Consider a Behavior Consultant
- Street smarts & book smarts - Look for academic training in the science of animal behavior as well as “hands on” experience.
- Certified - Certification tells you the individual has met the requirements for education, experience, and professional ethics.
- Training is a process - Look for people who recognize the importance of you working through the problem with your pet rather than sending it somewhere to be “fixed” by a trainer.
- Professional - Membership in a professional organization suggests communication with colleagues and a way to keep current on new information.
- References - Ask for professional references such as former clients, colleagues, and/or veterinarians who refer cases.
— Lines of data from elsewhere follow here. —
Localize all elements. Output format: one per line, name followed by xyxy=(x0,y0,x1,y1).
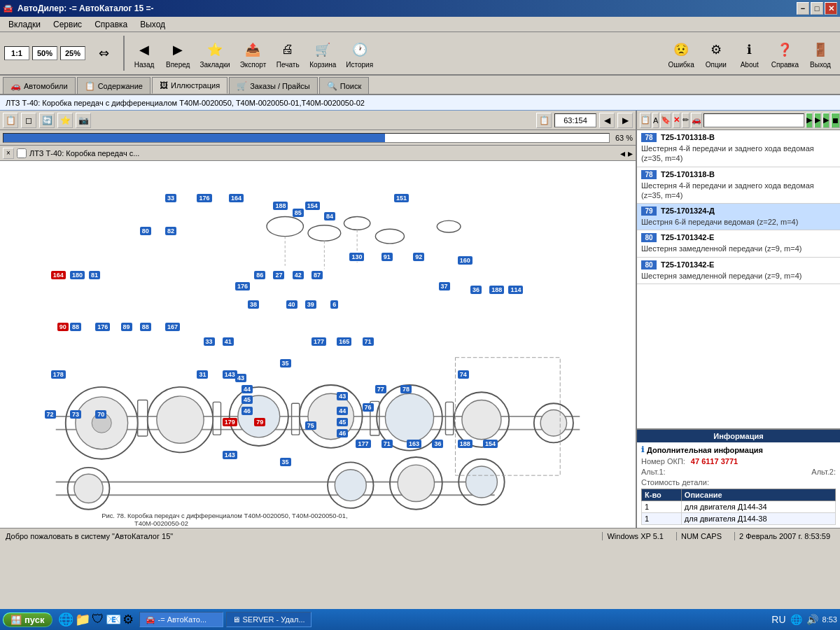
part-label-143[interactable]: 143 xyxy=(223,451,237,459)
part-label-86[interactable]: 86 xyxy=(254,271,265,279)
part-label-177[interactable]: 177 xyxy=(312,337,326,346)
part-label-164[interactable]: 164 xyxy=(51,271,66,279)
part-label-154[interactable]: 154 xyxy=(483,440,498,448)
part-label-70[interactable]: 70 xyxy=(95,410,106,419)
search-go-btn2[interactable]: ▶ xyxy=(814,113,821,128)
part-label-167[interactable]: 167 xyxy=(165,323,180,331)
part-item-selected[interactable]: 79 Т25-1701324-Д Шестрня 6-й передачи ве… xyxy=(637,204,840,230)
part-label-71[interactable]: 71 xyxy=(363,337,374,346)
print-button[interactable]: 🖨 Печать xyxy=(272,36,303,71)
forward-button[interactable]: ▶ Вперед xyxy=(162,36,193,71)
illus-counter[interactable]: 63:154 xyxy=(554,113,596,127)
part-label-36[interactable]: 36 xyxy=(432,440,443,448)
part-label-92[interactable]: 92 xyxy=(413,253,424,261)
menu-servis[interactable]: Сервис xyxy=(48,18,88,31)
part-item[interactable]: 78 Т25-1701318-В Шестерня 4-й передачи и… xyxy=(637,130,840,167)
about-button[interactable]: ℹ About xyxy=(734,36,765,71)
illus-nav-right[interactable]: ▶ xyxy=(617,113,633,128)
illustration-area[interactable]: Рис. 78. Коробка передач с дифференциало… xyxy=(0,161,636,528)
search-go-btn4[interactable]: ⏹ xyxy=(831,113,840,128)
part-label-31[interactable]: 31 xyxy=(197,370,208,379)
part-label-33[interactable]: 33 xyxy=(204,337,215,346)
part-label-41[interactable]: 41 xyxy=(223,337,234,346)
part-label-160[interactable]: 160 xyxy=(458,256,472,265)
part-label-177[interactable]: 177 xyxy=(356,440,370,448)
taskbar-autodiler[interactable]: 🚘 -= АвтоКато... xyxy=(139,612,223,627)
illus-nav-left[interactable]: ◀ xyxy=(599,113,615,128)
right-btn-5[interactable]: 🚗 xyxy=(691,113,702,128)
right-btn-1[interactable]: 📋 xyxy=(640,113,651,128)
part-label-44[interactable]: 44 xyxy=(241,385,253,393)
part-label-43[interactable]: 43 xyxy=(235,374,246,382)
zoom-50[interactable]: 50% xyxy=(32,46,57,60)
part-label-82[interactable]: 82 xyxy=(165,227,176,235)
part-item[interactable]: 78 Т25-1701318-В Шестерня 4-й передачи и… xyxy=(637,167,840,204)
part-label-114[interactable]: 114 xyxy=(508,286,523,294)
part-label-130[interactable]: 130 xyxy=(349,253,364,261)
part-label-46[interactable]: 46 xyxy=(337,429,348,438)
part-label-89[interactable]: 89 xyxy=(121,323,132,331)
part-label-74[interactable]: 74 xyxy=(458,370,469,379)
start-button[interactable]: 🪟 пуск xyxy=(3,612,52,627)
part-label-35[interactable]: 35 xyxy=(280,359,291,368)
illus-copy-btn[interactable]: 📋 xyxy=(536,113,552,128)
tab-search[interactable]: 🔍 Поиск xyxy=(319,77,369,94)
minimize-button[interactable]: − xyxy=(797,2,809,15)
history-button[interactable]: 🕐 История xyxy=(342,36,377,71)
menu-vkladki[interactable]: Вкладки xyxy=(3,18,46,31)
right-btn-del[interactable]: ✕ xyxy=(673,113,680,128)
right-btn-4[interactable]: ✏ xyxy=(682,113,690,128)
back-button[interactable]: ◀ Назад xyxy=(129,36,160,71)
part-label-84[interactable]: 84 xyxy=(324,212,335,220)
part-label-6[interactable]: 6 xyxy=(330,300,338,309)
lang-indicator[interactable]: RU xyxy=(771,614,785,625)
bookmarks-button[interactable]: ⭐ Закладки xyxy=(196,36,233,71)
part-item[interactable]: 80 Т25-1701342-Е Шестерня замедленной пе… xyxy=(637,258,840,284)
help-button[interactable]: ❓ Справка xyxy=(768,36,802,71)
exit-button[interactable]: 🚪 Выход xyxy=(805,36,836,71)
resize-btn[interactable]: ⇔ xyxy=(88,40,119,66)
part-label-78[interactable]: 78 xyxy=(400,385,412,393)
ql-icon-5[interactable]: ⚙ xyxy=(122,612,134,627)
illus-btn-1[interactable]: 📋 xyxy=(3,113,18,128)
part-item[interactable]: 80 Т25-1701342-Е Шестерня замедленной пе… xyxy=(637,230,840,257)
part-label-188[interactable]: 188 xyxy=(489,286,504,294)
part-label-188[interactable]: 188 xyxy=(273,202,288,210)
part-label-73[interactable]: 73 xyxy=(70,410,81,419)
part-label-165[interactable]: 165 xyxy=(337,337,351,346)
part-label-178[interactable]: 178 xyxy=(51,370,66,379)
right-btn-3[interactable]: 🔖 xyxy=(660,113,671,128)
part-label-176[interactable]: 176 xyxy=(235,282,250,290)
tab-illustration[interactable]: 🖼 Иллюстрация xyxy=(152,77,227,94)
part-label-76[interactable]: 76 xyxy=(363,403,374,412)
part-label-154[interactable]: 154 xyxy=(305,202,320,210)
part-label-88[interactable]: 88 xyxy=(140,323,151,331)
part-label-44[interactable]: 44 xyxy=(337,407,348,415)
part-label-43[interactable]: 43 xyxy=(337,392,348,400)
part-label-72[interactable]: 72 xyxy=(45,410,56,419)
part-label-188[interactable]: 188 xyxy=(458,440,472,448)
part-label-42[interactable]: 42 xyxy=(293,271,304,279)
tab-close-btn[interactable]: × xyxy=(3,148,14,159)
illus-btn-4[interactable]: ⭐ xyxy=(57,113,73,128)
part-label-27[interactable]: 27 xyxy=(273,271,284,279)
part-label-38[interactable]: 38 xyxy=(248,300,259,309)
tab-content[interactable]: 📋 Содержание xyxy=(77,77,150,94)
ql-icon-1[interactable]: 🌐 xyxy=(58,612,74,627)
illus-btn-3[interactable]: 🔄 xyxy=(39,113,55,128)
part-label-164[interactable]: 164 xyxy=(229,194,244,202)
part-label-91[interactable]: 91 xyxy=(382,253,393,261)
part-label-39[interactable]: 39 xyxy=(305,300,316,309)
tab-checkbox[interactable] xyxy=(17,148,27,158)
part-label-176[interactable]: 176 xyxy=(197,194,211,202)
part-label-71[interactable]: 71 xyxy=(382,440,393,448)
part-label-37[interactable]: 37 xyxy=(439,282,450,290)
nav-arrow-left[interactable]: ◂ xyxy=(620,148,625,159)
part-label-151[interactable]: 151 xyxy=(394,194,409,202)
right-search-input[interactable] xyxy=(704,113,804,127)
tab-avtomobili[interactable]: 🚗 Автомобили xyxy=(3,77,76,94)
menu-spravka[interactable]: Справка xyxy=(89,18,133,31)
part-label-75[interactable]: 75 xyxy=(305,421,316,430)
part-label-90[interactable]: 90 xyxy=(57,323,69,331)
part-label-40[interactable]: 40 xyxy=(286,300,298,309)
- Big toolbox - A knowledge of positive reinforcement methods, how to use food appropriately, and humane products such as head collars is a must.
- Personality - Do you like the way the individual treats you, or is he or she abrupt and abrasive?
- No guarantees - Avoid people who guarantee problem resolution. Animals are complex. No one knows everything there is to know about them.
- No quick fixes - Avoid “quick fixes.” This approach does not do justice to you, your pet or the problem.
- No drugs - Beware of people who suggest the use of drugs as the first or only solution for a problem. Drug therapy is best used as part of a complete plan. Only veterinarians can prescribe drugs.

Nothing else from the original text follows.